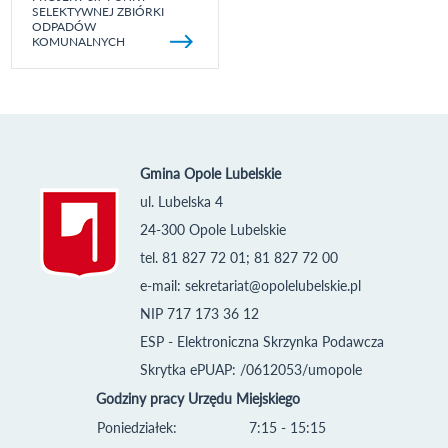
SELEKTYWNEJ ZBIÓRKI
ODPADÓW
KOMUNALNYCH
Gmina Opole Lubelskie
ul. Lubelska 4
24-300 Opole Lubelskie
tel. 81 827 72 01; 81 827 72 00
e-mail:
sekretariat@opolelubelskie.pl
NIP 717 173 36 12
ESP - Elektroniczna Skrzynka Podawcza
Skrytka ePUAP: /0612053/umopole
Godziny pracy Urzędu Miejskiego
Poniedziałek:
7:15 - 15:15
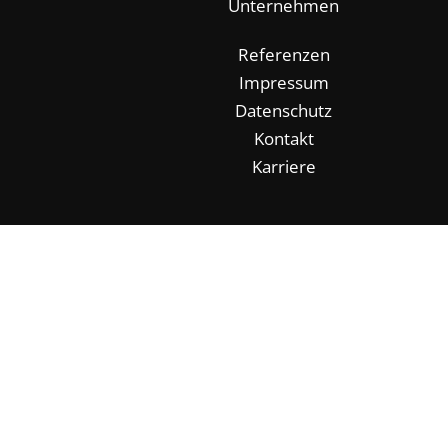
Unternehmen
Referenzen
Impressum
Datenschutz
Kontakt
Karriere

###

**Exercise**
Repeat the listing word for word. Leave images out.

**Output below**
SELEKTYWNEJ ZBIÓRKI
ODPADÓW
KOMUNALNYCH
Gmina Opole Lubelskie
ul. Lubelska 4
24-300 Opole Lubelskie
tel. 81 827 72 01; 81 827 72 00
e-mail:
sekretariat@opolelubelskie.pl
NIP 717 173 36 12
ESP - Elektroniczna Skrzynka Podawcza
Skrytka ePUAP: /0612053/umopole
Godziny pracy Urzędu Miejskiego
Poniedziałek:
7:15 - 15:15
Unternehmen
Referenzen
Impressum
Datenschutz
Kontakt
Karriere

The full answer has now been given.